Saturday, April 25, 2009

Ike's Excellent Post ( borrowed from Cafe Hayek)


It is time for you to confront a central assumption. It is clear from this statement:

"Trade needs to be set up to benefit people first and not CEO's of banks and multinational corporations."

That you somehow believe there is no correlation between the actions of a powerful government and the actions of corporations.

ANY intervention that you allow a government to take, NO MATTER how noble you believe that purpose to be, EMPOWERS the government. The centralized collection of that power emboldens bureaucracy, and makes it a greater target for legislation and lobbying.

When government attempts to coerce businesses and individuals to trade in unnatural manners, it CREATES A MARKET FOR INFLUENCE.

All of your assumptions about "what government ought do" are based on a fallacy of a universal agent of good, who is beyond corruption. By creating a market for influence, you challenge three different classes of agents to alter policy:

1) Corporations, who do in fact have collective muscle and resources to look out for the interests of owners, stakeholders and employees. Because much of American tax policy places corporations in the position of being a Tax Collection Agency at the expense of individuals, the more your central government leans on corporations THE MORE INFLUENTIAL AND POWERFUL THEY BECOME, because they pass the real tariffs and costs to individuals.

2) Individuals, who are essentially powerless. Few have the resources or time allocation available to lobby on their own behalf, unless they are so empowered by positions within corporations. They power of the vote is too little, too removed, and not often enough to act as a meaningful signal in the Marketplace of Influence.

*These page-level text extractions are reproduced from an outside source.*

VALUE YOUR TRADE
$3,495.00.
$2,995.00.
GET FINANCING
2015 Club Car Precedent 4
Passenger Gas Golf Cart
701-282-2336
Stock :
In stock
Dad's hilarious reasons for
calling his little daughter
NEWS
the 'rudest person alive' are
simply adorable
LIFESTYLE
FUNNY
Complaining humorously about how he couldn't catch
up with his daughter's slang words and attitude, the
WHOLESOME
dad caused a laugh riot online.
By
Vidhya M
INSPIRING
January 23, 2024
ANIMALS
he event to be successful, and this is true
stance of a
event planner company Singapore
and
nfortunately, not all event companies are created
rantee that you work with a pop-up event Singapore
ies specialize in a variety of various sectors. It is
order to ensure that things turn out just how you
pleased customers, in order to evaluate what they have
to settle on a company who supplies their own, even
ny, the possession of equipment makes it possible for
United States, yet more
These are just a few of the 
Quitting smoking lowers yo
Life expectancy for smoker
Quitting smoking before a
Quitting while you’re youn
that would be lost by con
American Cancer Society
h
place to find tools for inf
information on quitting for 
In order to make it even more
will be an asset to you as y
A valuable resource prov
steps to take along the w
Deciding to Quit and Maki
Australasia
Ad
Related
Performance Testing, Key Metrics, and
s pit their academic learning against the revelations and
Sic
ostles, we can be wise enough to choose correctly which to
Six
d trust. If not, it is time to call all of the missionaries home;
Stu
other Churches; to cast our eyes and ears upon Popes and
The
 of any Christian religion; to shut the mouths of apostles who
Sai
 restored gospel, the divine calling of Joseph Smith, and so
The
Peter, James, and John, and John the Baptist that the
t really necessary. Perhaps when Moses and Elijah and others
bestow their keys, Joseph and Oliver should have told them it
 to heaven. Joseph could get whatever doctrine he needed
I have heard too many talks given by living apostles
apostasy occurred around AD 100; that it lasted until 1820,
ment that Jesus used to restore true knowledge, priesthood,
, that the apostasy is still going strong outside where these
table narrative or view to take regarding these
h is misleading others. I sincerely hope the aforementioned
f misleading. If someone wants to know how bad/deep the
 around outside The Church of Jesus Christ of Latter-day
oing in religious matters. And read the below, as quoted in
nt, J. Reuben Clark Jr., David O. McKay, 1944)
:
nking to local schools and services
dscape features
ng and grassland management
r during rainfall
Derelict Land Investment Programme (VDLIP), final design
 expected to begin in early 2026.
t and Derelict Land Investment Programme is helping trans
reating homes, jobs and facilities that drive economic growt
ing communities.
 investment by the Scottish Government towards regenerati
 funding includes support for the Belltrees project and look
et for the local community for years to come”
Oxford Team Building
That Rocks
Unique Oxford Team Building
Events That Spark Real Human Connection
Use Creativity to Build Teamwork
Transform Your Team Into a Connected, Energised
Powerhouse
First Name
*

3) Government. Every time the government steps in and creates an unnatural barrier to trade, it creates inefficiencies. It also emboldens and empowers government further.

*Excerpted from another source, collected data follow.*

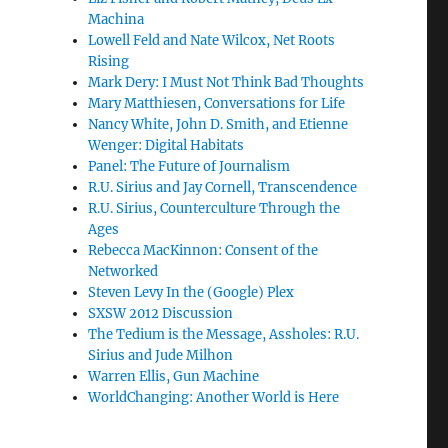
Machina
Lowell Feld and Nate Wilcox, Net Roots
Rising
Mark Dery: I Must Not Think Bad Thoughts
Mary Matthiesen, Conversations for Life
Nancy White, John D. Smith, and Etienne
Wenger: Digital Habitats
Panel: The Future of Journalism
R.U. Sirius and Jay Cornell, Transcendence
R.U. Sirius, Counterculture Through the
Ages
Rebecca MacKinnon: Consent of the
Networked
Steven Levy In the (Google) Plex
SXSW 2012 Discussion
The Tedium is the Message, Assholes: R.U.
Sirius and Jude Milhon
Warren Ellis, Gun Machine
WorldChanging: Another World is Here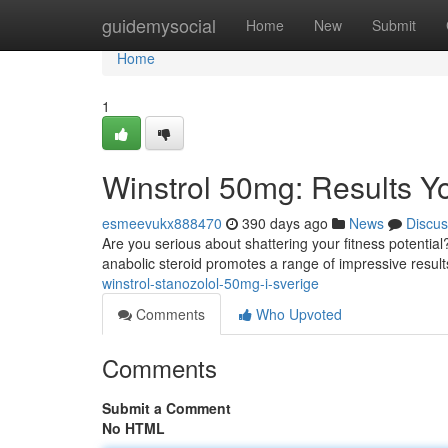
Home
guidemysocial
Home
New
Submit
Home
1
Winstrol 50mg: Results Y
esmeevukx888470
390 days ago
News
Discus
Are you serious about shattering your fitness potentia
anabolic steroid promotes a range of impressive resu
winstrol-stanozolol-50mg-i-sverige
Comments
Who Upvoted
Comments
Submit a Comment
No HTML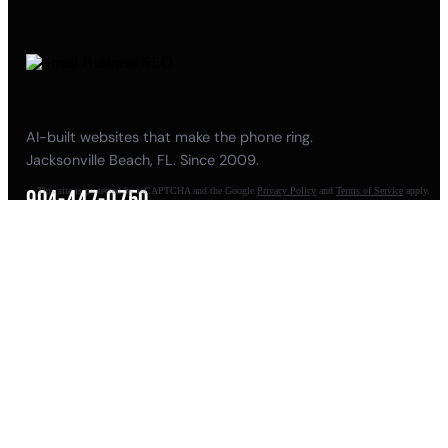
AI-built websites that make the phone ring.
Jacksonville Beach, FL. Since 2009.
This site is protected by reCAPTCHA and the Google
Privacy Policy
and
Terms of Service
apply.
904-447-0750
seoteam@smallbusiness-seo.com
Add as a Preferred Source on Google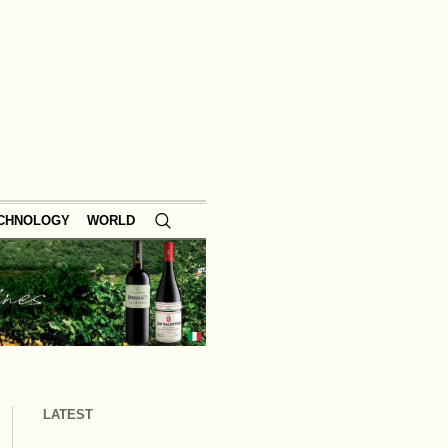
ECHNOLOGY
WORLD
LATEST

So -- we have corporations and government both in the same position in the Marketplace of Influence. When Government increases power, BOTH corporations and government gain.

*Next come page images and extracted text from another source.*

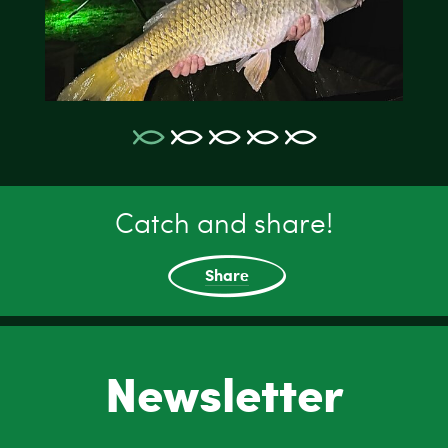
Catch and share!
Share
Newsletter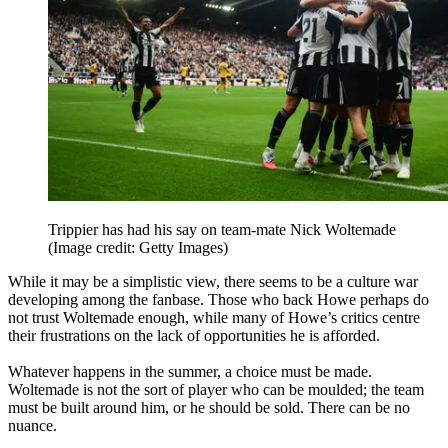
Trippier has had his say on team-mate Nick Woltemade
(Image credit: Getty Images)
While it may be a simplistic view, there seems to be a culture war
developing among the fanbase. Those who back Howe perhaps do
not trust Woltemade enough, while many of Howe’s critics centre
their frustrations on the lack of opportunities he is afforded.
Whatever happens in the summer, a choice must be made.
Woltemade is not the sort of player who can be moulded; the team
must be built around him, or he should be sold. There can be no
nuance.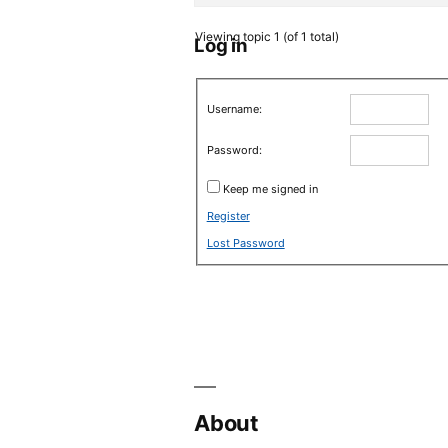
Viewing topic 1 (of 1 total)
Log in
Username:
Password:
Keep me signed in
Register
Lost Password
About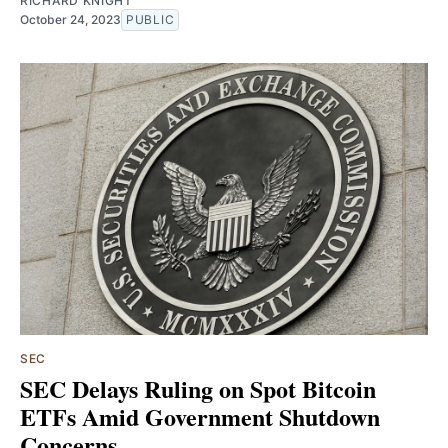
RICHARD KNIGHT
October 24, 2023
PUBLIC
SEC
SEC Delays Ruling on Spot Bitcoin
ETFs Amid Government Shutdown
Concerns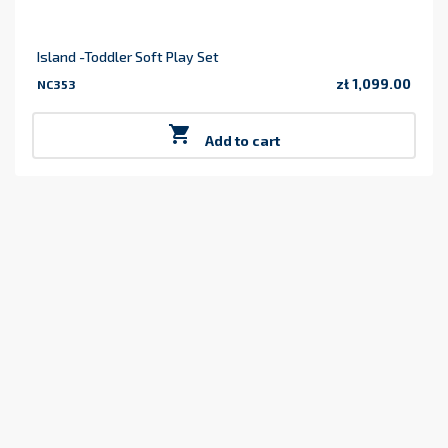
Island -Toddler Soft Play Set
zł 1,099.00
NC353
Price

Add to cart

Your incorrect premise about the nature of the Influence Markets is that Government is a "tool" of corporations, and each operates in a vacuum. Clearly, since FDR and the New Deal, the Federal Government has embarked on a long love-affair with corporatism, trying to align entire industries for some desired purpose or another. And in those instances where whole economic sectors "fight back," the only entities that gain in influence are Government and Corporations.

Posted by: Ike | Apr 25, 2009 12:46:04 PM

Tuesday, April 21, 2009

S Andrews off topic question

I "know" you "weigh" both sides of the argument. If that is the case, you must have some points of agreement with the Cafe on matters relating to economics. List a few of those. If you can't come up with it, I would have to call your bluff: I will have to conclude that you have a prejudiced mind, your mind is made up and is not open to any new ideas or thoughts. Let's take it from there.

Posted by: S Andrews

I agree;

That we should minimize government waste and regulation to those things shown to be effecient and necassary.

I agree that the tax code should be massively simplified

I agree that competitive capitalistic markets are the best way to run an economy

I think drugs should be legal

I think there is a good case to be made (still on the fence) to reduce the roll of the federal government and allow states to make their own rules

I think (still on the fence) Don and Russ may be right that the bail outs are a bad idea.